> _Brief_:
Leaving out every line before the one with "SUNDAY SERVICE", write out the rest of the records below exactly.
[Available data — start]
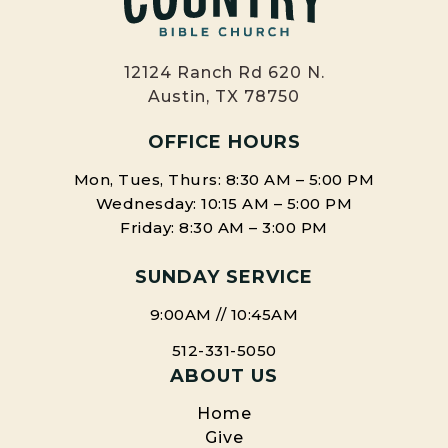
12124 Ranch Rd 620 N.
Austin, TX 78750
OFFICE HOURS
Mon, Tues, Thurs: 8:30 AM – 5:00 PM
Wednesday: 10:15 AM – 5:00 PM
Friday: 8:30 AM – 3:00 PM
SUNDAY SERVICE
9:00AM // 10:45AM
512-331-5050
ABOUT US
Home
Give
[Available data — finish]
> _Result of this exercise_:
SUNDAY SERVICE
9:00AM // 10:45AM
512-331-5050
ABOUT US
Home
Give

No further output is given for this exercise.